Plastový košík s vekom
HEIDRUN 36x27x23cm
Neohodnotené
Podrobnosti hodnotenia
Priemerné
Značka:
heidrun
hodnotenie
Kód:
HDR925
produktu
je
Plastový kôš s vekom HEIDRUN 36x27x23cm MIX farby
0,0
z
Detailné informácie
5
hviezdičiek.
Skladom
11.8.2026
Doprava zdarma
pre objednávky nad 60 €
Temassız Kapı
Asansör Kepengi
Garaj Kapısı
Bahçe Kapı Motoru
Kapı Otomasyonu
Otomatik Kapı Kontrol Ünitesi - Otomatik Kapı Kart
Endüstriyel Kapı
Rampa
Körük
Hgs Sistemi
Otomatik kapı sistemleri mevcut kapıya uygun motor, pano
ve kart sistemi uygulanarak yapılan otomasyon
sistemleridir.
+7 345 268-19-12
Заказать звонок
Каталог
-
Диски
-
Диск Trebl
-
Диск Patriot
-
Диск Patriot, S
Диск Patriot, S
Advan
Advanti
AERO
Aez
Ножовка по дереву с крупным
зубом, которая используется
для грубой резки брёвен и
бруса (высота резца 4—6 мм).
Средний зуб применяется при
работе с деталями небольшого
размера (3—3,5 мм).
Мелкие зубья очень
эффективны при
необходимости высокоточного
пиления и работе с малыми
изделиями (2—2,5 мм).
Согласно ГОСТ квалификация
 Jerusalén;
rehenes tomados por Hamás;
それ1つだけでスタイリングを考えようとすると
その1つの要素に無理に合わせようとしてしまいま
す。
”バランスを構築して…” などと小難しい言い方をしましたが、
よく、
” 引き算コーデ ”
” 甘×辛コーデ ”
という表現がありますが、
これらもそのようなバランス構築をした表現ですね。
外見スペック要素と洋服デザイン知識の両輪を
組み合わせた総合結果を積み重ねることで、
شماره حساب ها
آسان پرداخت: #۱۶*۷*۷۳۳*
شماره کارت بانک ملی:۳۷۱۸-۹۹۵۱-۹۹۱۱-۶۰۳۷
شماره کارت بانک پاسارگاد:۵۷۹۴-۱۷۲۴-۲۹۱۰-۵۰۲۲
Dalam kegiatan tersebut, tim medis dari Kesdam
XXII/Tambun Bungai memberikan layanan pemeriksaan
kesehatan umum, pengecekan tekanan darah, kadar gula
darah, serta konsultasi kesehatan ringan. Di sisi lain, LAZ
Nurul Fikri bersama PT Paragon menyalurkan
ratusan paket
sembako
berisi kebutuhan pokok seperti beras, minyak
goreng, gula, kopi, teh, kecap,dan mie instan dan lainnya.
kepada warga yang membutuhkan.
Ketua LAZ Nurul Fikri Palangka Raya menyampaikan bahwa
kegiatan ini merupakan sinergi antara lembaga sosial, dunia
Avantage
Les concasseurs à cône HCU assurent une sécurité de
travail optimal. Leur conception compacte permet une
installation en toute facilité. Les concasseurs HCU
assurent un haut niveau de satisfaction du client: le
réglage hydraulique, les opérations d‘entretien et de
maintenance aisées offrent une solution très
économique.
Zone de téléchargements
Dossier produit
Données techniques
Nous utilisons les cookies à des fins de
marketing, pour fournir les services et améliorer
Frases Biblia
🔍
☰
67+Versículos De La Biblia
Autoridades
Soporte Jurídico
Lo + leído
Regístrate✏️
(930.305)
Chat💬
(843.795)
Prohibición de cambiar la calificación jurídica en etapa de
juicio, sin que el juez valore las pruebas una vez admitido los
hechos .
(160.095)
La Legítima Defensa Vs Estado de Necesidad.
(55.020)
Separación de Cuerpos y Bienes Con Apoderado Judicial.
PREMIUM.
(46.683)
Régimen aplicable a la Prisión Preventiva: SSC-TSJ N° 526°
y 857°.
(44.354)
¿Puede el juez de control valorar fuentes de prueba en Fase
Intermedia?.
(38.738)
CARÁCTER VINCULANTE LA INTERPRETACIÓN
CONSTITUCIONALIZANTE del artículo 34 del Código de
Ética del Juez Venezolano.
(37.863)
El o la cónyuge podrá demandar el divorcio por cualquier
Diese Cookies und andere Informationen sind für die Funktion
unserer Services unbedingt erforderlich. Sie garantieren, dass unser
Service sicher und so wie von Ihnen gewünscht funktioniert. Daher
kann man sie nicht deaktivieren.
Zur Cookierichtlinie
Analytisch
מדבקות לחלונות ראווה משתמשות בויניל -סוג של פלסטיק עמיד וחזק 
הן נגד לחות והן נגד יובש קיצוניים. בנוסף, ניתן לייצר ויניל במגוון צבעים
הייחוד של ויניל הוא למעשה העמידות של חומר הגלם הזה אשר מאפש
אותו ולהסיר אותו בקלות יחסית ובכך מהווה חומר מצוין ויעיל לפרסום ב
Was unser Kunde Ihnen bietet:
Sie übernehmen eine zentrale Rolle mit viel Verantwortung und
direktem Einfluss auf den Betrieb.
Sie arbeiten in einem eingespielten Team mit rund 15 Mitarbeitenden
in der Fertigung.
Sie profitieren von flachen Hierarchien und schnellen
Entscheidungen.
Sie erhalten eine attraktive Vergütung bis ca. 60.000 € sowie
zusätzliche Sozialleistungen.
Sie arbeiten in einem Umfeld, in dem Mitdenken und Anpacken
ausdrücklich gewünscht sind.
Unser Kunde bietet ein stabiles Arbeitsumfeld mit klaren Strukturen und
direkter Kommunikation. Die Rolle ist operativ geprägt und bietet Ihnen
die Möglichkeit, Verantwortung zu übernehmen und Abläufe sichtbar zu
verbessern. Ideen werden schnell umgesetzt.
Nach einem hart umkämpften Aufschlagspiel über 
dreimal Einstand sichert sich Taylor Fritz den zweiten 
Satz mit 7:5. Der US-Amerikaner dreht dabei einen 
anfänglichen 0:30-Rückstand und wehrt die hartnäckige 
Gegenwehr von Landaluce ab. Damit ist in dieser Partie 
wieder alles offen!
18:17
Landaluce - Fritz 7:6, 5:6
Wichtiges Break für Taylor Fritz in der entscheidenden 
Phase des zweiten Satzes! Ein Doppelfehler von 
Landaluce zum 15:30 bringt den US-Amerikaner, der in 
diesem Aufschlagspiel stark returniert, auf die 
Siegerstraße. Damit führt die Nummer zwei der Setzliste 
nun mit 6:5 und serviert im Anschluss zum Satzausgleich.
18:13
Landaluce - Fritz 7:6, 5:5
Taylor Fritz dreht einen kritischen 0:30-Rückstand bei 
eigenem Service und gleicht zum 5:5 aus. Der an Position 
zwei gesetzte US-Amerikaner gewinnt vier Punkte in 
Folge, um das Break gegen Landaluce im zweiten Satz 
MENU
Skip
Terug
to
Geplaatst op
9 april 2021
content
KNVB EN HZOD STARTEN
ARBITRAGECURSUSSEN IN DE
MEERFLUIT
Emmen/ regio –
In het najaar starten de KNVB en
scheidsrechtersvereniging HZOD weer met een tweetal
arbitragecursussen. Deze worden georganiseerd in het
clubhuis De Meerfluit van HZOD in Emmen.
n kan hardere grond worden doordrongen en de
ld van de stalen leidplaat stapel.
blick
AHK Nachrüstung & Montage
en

▸ **REQUIRED ACTION**
From the records above, print only the lines between the one holding "という表現がありますが、" and the one holding "travail optimal. Leur", inclusive, exactly as they stand.

▸ **WRITTEN RESPONSE**
という表現がありますが、
これらもそのようなバランス構築をした表現ですね。
外見スペック要素と洋服デザイン知識の両輪を
組み合わせた総合結果を積み重ねることで、
شماره حساب ها
آسان پرداخت: #۱۶*۷*۷۳۳*
شماره کارت بانک ملی:۳۷۱۸-۹۹۵۱-۹۹۱۱-۶۰۳۷
شماره کارت بانک پاسارگاد:۵۷۹۴-۱۷۲۴-۲۹۱۰-۵۰۲۲
Dalam kegiatan tersebut, tim medis dari Kesdam
XXII/Tambun Bungai memberikan layanan pemeriksaan
kesehatan umum, pengecekan tekanan darah, kadar gula
darah, serta konsultasi kesehatan ringan. Di sisi lain, LAZ
Nurul Fikri bersama PT Paragon menyalurkan
ratusan paket
sembako
berisi kebutuhan pokok seperti beras, minyak
goreng, gula, kopi, teh, kecap,dan mie instan dan lainnya.
kepada warga yang membutuhkan.
Ketua LAZ Nurul Fikri Palangka Raya menyampaikan bahwa
kegiatan ini merupakan sinergi antara lembaga sosial, dunia
Avantage
Les concasseurs à cône HCU assurent une sécurité de
travail optimal. Leur conception compacte permet une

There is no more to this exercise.